Work request:
Transcribe each line of the records below exactly, excluding any embedded images.

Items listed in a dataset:
......

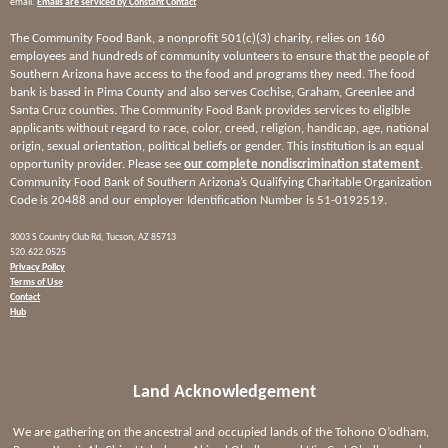
email.
Emails are serviced by Constant Contact
The Community Food Bank, a nonprofit 501(c)(3) charity, relies on 160
employees and hundreds of community volunteers to ensure that the people of
Southern Arizona have access to the food and programs they need. The food
bank is based in Pima County and also serves Cochise, Graham, Greenlee and
Santa Cruz counties. The Community Food Bank provides services to eligible
applicants without regard to race, color, creed, religion, handicap, age, national
origin, sexual orientation, political beliefs or gender. This institution is an equal
opportunity provider. Please see
our complete nondiscrimination statement
.
Community Food Bank of Southern Arizona’s Qualifying Charitable Organization
Code is 20488 and our employer Identification Number is 51-0192519.
3003 S Country Club Rd, Tucson, AZ 85713
520.622.0525
Privacy Policy
Terms of Use
Contact
Hub
Land Acknowledgement
We are gathering on the ancestral and occupied lands of the Tohono O’odham,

......

Answer to this problem:
email.
Emails are serviced by Constant Contact
The Community Food Bank, a nonprofit 501(c)(3) charity, relies on 160
employees and hundreds of community volunteers to ensure that the people of
Southern Arizona have access to the food and programs they need. The food
bank is based in Pima County and also serves Cochise, Graham, Greenlee and
Santa Cruz counties. The Community Food Bank provides services to eligible
applicants without regard to race, color, creed, religion, handicap, age, national
origin, sexual orientation, political beliefs or gender. This institution is an equal
opportunity provider. Please see
our complete nondiscrimination statement
.
Community Food Bank of Southern Arizona’s Qualifying Charitable Organization
Code is 20488 and our employer Identification Number is 51-0192519.
3003 S Country Club Rd, Tucson, AZ 85713
520.622.0525
Privacy Policy
Terms of Use
Contact
Hub
Land Acknowledgement
We are gathering on the ancestral and occupied lands of the Tohono O’odham,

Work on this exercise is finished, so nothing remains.